Document understanding data:
_ _ _ _ _

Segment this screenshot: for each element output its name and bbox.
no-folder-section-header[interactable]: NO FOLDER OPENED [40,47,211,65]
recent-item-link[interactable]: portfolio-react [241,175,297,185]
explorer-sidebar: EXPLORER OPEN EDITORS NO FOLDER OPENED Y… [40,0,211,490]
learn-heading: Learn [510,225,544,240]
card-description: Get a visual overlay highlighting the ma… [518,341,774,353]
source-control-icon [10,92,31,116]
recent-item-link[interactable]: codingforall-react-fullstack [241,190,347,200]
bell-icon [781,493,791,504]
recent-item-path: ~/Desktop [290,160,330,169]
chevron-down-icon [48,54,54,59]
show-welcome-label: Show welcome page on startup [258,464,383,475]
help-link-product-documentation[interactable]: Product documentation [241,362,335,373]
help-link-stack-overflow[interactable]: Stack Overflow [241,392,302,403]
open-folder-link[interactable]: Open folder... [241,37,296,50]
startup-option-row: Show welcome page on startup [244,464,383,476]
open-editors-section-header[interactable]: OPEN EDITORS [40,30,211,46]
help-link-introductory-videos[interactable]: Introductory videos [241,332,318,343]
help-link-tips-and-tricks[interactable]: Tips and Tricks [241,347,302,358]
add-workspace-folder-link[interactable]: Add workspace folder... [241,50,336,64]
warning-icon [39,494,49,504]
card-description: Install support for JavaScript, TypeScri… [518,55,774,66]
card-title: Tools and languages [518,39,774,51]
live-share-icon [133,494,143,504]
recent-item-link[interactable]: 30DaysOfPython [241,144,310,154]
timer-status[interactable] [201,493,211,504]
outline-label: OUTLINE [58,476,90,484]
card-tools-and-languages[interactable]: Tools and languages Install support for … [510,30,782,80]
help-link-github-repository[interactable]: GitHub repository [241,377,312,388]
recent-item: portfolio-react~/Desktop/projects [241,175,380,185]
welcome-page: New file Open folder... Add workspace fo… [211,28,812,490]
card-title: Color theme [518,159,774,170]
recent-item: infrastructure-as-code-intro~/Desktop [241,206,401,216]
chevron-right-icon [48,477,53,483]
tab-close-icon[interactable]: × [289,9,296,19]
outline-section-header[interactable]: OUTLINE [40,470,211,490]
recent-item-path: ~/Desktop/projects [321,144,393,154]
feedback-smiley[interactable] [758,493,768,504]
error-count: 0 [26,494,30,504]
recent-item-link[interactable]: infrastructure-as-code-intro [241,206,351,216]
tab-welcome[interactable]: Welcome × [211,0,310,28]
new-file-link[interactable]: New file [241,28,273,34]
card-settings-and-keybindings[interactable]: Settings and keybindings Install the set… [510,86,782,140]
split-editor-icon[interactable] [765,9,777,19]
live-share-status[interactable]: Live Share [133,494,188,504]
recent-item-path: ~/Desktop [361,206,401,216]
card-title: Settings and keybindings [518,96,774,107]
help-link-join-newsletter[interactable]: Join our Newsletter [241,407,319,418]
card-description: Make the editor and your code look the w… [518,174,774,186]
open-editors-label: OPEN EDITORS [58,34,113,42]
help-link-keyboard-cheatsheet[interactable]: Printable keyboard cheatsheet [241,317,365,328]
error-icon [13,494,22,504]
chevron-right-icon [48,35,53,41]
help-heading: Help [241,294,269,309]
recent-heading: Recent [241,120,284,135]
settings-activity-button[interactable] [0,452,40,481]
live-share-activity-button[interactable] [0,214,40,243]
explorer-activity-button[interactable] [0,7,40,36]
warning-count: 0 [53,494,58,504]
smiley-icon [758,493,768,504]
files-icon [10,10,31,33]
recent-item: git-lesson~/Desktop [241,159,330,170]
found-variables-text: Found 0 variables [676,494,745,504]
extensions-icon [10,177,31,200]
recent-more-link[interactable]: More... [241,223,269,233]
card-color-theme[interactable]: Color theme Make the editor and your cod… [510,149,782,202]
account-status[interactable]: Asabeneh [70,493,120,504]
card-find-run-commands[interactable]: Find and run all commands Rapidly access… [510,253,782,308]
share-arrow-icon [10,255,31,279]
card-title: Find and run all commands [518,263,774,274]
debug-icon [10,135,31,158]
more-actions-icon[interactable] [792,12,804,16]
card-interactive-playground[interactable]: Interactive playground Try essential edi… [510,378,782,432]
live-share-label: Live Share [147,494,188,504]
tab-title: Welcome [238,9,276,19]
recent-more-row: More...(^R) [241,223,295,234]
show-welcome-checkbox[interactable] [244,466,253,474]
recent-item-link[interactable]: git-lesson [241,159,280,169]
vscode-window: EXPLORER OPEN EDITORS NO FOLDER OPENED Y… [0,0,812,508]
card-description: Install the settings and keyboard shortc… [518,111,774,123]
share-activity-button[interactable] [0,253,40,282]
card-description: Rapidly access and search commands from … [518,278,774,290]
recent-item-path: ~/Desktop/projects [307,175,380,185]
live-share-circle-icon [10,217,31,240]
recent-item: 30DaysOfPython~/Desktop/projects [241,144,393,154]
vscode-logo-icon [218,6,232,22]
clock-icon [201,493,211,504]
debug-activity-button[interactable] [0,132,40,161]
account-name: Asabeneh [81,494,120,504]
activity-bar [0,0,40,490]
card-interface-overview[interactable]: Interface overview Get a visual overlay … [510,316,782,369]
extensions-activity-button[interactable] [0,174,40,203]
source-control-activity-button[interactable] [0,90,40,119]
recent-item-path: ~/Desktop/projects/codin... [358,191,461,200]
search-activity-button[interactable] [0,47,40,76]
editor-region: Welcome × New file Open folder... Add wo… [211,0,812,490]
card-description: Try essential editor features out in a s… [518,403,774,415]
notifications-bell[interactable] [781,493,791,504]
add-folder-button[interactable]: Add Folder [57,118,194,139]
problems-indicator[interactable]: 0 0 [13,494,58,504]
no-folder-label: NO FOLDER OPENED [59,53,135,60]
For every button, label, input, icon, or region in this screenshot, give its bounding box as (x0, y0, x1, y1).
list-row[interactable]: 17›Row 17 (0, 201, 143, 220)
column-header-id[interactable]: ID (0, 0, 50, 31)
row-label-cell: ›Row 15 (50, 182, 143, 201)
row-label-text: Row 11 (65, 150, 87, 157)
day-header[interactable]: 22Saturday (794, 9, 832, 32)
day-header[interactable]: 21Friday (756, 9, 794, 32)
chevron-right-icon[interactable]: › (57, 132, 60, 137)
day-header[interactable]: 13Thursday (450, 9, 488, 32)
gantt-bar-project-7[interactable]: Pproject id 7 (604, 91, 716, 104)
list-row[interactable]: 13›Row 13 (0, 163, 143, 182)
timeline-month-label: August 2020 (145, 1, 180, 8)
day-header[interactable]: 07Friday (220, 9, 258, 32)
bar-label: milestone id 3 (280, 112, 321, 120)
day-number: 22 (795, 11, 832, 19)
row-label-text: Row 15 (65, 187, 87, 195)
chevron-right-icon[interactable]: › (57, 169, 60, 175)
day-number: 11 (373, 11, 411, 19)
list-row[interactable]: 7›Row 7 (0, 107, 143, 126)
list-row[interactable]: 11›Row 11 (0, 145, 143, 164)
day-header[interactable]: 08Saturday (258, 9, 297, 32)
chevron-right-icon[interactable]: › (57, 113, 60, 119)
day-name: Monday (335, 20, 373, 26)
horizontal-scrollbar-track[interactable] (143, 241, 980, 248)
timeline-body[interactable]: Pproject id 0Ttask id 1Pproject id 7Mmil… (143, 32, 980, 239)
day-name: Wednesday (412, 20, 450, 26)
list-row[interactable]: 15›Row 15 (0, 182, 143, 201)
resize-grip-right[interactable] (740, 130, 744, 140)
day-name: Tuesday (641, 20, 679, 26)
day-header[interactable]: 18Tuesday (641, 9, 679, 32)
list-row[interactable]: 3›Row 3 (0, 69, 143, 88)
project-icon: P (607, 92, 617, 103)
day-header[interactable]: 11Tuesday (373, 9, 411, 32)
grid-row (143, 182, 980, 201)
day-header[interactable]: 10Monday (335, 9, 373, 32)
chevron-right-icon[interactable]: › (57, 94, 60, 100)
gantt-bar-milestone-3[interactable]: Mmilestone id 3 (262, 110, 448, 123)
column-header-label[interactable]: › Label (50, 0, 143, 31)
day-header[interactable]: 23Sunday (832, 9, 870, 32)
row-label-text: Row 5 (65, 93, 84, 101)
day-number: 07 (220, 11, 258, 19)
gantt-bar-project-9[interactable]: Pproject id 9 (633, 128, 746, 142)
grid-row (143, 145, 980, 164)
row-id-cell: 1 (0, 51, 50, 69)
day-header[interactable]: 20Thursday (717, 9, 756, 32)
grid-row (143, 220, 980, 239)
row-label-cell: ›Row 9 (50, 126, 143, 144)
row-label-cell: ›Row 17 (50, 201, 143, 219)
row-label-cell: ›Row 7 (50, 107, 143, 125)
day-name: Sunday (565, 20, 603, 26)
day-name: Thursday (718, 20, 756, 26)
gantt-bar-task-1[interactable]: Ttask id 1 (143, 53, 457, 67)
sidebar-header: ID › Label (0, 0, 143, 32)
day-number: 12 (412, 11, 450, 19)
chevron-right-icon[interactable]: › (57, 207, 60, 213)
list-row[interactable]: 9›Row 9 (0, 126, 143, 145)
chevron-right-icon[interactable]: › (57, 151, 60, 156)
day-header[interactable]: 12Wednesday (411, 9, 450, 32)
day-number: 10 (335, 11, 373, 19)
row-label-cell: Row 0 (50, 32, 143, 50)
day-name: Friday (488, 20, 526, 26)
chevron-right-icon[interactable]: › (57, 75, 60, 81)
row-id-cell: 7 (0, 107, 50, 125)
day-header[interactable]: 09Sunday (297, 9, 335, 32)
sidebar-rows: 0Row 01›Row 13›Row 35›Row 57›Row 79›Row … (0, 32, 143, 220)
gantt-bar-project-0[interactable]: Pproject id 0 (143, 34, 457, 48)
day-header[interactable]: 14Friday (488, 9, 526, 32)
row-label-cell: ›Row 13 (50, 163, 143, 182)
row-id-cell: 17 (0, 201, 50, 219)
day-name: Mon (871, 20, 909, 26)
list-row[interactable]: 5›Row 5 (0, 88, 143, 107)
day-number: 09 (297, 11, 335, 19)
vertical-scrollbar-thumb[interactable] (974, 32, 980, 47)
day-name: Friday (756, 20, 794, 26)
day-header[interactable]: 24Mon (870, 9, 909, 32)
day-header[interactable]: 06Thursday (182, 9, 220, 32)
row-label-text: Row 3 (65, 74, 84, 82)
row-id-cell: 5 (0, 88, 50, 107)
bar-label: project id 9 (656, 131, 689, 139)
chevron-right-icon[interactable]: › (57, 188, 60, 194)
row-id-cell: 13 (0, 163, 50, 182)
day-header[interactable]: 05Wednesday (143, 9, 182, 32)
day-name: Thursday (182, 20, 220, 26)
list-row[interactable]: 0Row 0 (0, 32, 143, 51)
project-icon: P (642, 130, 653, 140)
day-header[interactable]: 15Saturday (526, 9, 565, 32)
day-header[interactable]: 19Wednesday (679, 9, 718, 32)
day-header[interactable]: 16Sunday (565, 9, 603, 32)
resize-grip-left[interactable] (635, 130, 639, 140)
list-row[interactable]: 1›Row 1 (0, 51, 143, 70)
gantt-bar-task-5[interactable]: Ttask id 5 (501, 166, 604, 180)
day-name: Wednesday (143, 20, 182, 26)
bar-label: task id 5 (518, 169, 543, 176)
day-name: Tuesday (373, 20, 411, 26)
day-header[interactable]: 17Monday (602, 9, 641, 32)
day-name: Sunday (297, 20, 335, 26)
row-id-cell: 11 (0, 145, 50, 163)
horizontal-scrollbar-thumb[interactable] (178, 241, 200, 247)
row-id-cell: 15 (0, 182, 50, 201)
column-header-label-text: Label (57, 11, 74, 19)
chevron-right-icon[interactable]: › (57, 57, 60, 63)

_ _ _ _ _

Activity: Using the records above, copy each line that contains "grip".

Response:
resize-grip-right[interactable] (740, 130, 744, 140)
resize-grip-left[interactable] (635, 130, 639, 140)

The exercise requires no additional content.